(Items from a dataset)
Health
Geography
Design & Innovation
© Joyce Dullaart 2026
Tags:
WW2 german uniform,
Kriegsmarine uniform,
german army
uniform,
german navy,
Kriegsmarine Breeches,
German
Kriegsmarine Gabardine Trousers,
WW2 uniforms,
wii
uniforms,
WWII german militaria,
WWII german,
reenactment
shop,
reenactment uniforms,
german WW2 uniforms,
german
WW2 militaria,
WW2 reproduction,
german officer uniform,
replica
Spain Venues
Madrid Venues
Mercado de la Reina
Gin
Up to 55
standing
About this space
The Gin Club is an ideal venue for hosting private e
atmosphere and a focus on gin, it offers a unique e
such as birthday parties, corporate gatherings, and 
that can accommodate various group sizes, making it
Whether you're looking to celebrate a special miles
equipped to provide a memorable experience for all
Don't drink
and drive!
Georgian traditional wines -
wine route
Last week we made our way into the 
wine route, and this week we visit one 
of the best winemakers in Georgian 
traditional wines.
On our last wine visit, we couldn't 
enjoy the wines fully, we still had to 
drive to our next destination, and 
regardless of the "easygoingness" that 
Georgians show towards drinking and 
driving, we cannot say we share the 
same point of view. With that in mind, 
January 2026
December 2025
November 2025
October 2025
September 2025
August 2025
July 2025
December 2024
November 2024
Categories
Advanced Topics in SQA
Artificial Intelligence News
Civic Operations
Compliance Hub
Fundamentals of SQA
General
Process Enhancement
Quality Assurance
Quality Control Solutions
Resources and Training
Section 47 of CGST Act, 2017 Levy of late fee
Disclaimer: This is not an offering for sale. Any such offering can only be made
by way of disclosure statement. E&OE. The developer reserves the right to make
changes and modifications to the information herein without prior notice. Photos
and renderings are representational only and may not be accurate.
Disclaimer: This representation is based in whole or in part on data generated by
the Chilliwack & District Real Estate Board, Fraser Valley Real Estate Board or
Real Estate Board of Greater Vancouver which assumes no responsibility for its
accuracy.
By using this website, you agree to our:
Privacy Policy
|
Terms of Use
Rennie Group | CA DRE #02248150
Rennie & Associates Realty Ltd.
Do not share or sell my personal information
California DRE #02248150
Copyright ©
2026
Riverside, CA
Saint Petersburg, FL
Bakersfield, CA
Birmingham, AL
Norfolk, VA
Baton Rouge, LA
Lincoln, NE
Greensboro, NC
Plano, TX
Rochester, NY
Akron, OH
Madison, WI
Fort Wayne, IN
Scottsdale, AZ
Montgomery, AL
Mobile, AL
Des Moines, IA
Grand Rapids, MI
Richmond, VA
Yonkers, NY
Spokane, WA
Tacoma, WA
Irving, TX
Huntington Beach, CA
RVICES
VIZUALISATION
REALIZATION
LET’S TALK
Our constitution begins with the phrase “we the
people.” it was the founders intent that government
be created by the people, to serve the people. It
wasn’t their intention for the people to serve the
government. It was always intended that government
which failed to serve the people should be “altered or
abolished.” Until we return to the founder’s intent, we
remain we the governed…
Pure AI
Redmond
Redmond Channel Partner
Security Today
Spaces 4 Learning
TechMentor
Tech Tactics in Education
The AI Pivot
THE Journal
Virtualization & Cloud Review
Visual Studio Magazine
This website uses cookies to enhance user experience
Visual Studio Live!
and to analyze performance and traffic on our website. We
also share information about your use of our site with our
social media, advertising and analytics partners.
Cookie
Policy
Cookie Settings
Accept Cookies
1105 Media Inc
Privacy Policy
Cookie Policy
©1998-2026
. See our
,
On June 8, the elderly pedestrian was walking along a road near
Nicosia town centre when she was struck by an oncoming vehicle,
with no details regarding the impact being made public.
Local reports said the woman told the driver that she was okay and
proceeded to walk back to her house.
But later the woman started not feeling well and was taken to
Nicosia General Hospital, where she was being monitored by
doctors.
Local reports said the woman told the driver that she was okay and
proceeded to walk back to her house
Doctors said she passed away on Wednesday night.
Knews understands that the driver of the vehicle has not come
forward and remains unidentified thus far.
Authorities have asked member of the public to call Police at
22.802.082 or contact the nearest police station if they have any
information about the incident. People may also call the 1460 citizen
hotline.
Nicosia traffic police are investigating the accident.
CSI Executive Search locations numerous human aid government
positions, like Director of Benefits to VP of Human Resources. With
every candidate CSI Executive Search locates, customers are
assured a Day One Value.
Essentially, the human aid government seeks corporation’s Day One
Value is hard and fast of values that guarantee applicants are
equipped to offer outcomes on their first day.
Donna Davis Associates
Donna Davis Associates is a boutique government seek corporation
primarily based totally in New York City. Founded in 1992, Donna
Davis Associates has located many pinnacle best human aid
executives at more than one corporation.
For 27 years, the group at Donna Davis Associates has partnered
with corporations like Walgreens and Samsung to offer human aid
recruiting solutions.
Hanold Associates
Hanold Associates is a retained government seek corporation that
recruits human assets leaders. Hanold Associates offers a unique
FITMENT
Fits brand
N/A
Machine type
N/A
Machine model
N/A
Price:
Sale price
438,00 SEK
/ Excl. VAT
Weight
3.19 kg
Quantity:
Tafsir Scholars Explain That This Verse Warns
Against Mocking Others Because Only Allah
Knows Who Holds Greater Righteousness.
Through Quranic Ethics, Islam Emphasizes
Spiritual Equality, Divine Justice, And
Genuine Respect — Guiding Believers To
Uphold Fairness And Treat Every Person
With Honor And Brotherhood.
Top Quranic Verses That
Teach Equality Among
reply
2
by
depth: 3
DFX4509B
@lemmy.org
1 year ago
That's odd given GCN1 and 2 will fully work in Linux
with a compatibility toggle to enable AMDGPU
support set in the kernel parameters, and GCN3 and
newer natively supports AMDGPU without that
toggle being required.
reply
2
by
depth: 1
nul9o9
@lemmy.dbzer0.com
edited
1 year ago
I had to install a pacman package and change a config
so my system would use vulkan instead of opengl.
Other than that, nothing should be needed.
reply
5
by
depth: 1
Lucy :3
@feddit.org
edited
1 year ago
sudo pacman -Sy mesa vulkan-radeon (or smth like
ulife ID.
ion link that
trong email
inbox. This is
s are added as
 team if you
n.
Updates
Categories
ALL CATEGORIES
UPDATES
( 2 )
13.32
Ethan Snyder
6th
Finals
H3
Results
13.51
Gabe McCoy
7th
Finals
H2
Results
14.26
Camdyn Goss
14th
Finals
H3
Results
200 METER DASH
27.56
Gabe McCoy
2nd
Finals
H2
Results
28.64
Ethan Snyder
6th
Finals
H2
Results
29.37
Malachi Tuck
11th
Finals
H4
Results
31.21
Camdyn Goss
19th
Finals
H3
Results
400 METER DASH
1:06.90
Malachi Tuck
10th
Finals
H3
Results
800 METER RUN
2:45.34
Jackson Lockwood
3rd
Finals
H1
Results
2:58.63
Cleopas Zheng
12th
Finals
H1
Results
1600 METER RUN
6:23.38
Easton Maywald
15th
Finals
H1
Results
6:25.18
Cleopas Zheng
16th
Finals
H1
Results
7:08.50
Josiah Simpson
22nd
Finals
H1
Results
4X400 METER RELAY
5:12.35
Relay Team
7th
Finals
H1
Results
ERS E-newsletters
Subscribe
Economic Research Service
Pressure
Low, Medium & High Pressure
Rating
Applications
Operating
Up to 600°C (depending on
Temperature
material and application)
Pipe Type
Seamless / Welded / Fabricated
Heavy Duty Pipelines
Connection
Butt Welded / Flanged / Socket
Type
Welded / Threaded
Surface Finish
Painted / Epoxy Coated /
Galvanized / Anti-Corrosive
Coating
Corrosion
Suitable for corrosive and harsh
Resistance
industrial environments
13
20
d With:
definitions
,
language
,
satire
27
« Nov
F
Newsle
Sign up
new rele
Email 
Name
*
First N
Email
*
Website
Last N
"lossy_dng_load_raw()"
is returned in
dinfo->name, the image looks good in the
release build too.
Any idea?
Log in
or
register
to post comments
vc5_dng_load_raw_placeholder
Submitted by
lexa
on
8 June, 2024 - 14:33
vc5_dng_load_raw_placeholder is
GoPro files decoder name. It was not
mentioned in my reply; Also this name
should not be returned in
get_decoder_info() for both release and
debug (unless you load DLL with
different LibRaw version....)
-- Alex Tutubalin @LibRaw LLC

INSTRUCTIONS FOR THE TASK
Say how many lines in the data hold the string "Welded", and write nothing else.

ANSWER TO THIS PROBLEM
3